Die Zwangsvollstreckung kann durch Sicherheitsleistung i.H.v. 110 % des aus dem Urteil vollstreckbaren Betrages abgewendet werden, sofern nicht die Gegenseite vor der Vollstreckung ihrerseits Sicherheit i.H.v. 110 % des jeweils zu vollstreckenden Betrages leistet.

IV. Die Revision wird zugelassen.

 

Gründe

I. Die Klägerin ficht als GmbH-Gesellschafterin mehrere Beschlüsse an, die in den Gesellschafterversammlungen vom 24.11., 14.12. und 30.12.2010 gefasst wurden.

Am 14. und 30.12 wurden folgende Beschlüsse gefasst:

TOP 1.1: Es wird festgestellt, dass in der Person der Gesellschafterin M. wichtige Gründe vorliegen, die dazu berechtigen, die Gesellschafterin aus der S-GmbH auszuschließen.

TOP 1.2: Die Gesellschafterin M. wird nach § 7 Ziff. 1 des Gesellschaftsvertrages aus der S-GmbH ausgeschlossen; es wird festgestellt, dass nach § 10 Ziff. 1 des Gesellschaftsvertrages ein Abfindungsentgelt nicht geschuldet ist.
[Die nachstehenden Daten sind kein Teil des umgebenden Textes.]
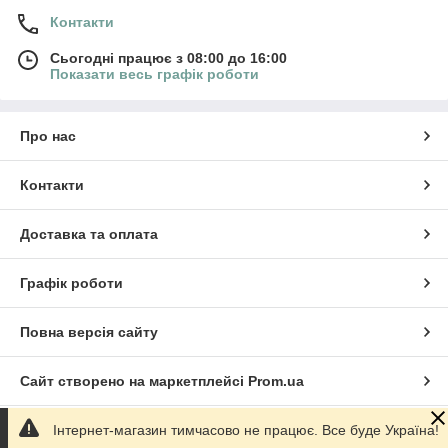
Контакти
Сьогодні працює з 08:00 до 16:00
Показати весь графік роботи
Про нас
Контакти
Доставка та оплата
Графік роботи
Повна версія сайту
Сайт створено на маркетплейсі
Prom.ua
Інтернет-магазин тимчасово не працює. Все буде Україна!
Політика конфіденційності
Hilfsweise wird festgestellt, dass das Abfindungsentgelt nur nach Maßnahme eines Gerichtsurteils geschuldet ist, mit welchem die im Ausschluss des Abfindungsanspruchs liegende Vertragsstrafe herabgesetzt wird.
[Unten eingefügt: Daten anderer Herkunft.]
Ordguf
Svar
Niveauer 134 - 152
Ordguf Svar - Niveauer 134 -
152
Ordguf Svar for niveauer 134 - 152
TOP 1.3: Die Ausschließung der Gesellschafterin M. nach § 7 Z. 1 des Gesellschaftsvertrages wird mit sofortiger Wirkung beschlossen, die mit dem Zugang der förmlichen Mitteilung über den heutigen Beschluss bei der Gesellschafterin M. eintritt, spätestens aber mit Ablauf des 20.12.2010. Die Geschäftsführung wird ersucht, der Gesellschafterin M. die Einziehung schriftlich förmlich unter Beifügung eines Auszugs aus dem Protokoll über die heutige Versammlung mitzuteilen.
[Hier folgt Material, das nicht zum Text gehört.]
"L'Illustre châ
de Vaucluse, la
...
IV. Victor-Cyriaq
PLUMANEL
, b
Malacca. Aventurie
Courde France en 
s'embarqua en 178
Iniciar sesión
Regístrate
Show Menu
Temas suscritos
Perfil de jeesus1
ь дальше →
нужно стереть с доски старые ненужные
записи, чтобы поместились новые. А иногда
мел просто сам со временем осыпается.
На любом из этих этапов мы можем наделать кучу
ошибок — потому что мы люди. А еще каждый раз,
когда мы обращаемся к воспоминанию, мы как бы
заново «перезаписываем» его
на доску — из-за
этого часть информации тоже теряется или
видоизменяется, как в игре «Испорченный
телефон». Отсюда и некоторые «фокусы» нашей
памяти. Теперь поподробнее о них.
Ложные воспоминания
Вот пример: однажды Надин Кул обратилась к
TOP 1.4/1.5: Zum Zwecke des Vollzugs der Ausschließung wird die Einziehung des Geschäftsanteils der Gesellschafterin M. i.H.v. 12.400 EUR, der die Nr. 5 in der Liste der Gesellschafter trägt, beschlossen. Die Einziehung ist wirksam, ohne dass es auf das Bestehen eines Abfindungsanspruchs dem Grunde nach oder auf die Höhe eines solchen Anspruchs ankommt. Für die Zwecke der Durchführung der Einziehung wird vorsorglich- unbeschadet der Rechtsauffassung der Gesellschaft zur Frage eines etwaigen Abfindungsanspruchs - die Schaffung einer Rücklage nach 272 II Nr. 4 HGB beschlossen, welche Zahlungen der Gesellschaft auf einen etwaigen Abfindungsanspruch ohne Verletzung der Kapitalerhaltungsvorschriften des GmbH-Gesetz ermöglicht. Die Geschäftsführung wird ersucht, zu gegebener Zeit Zusagen zur Dotierung der Rückstellung einzuholen.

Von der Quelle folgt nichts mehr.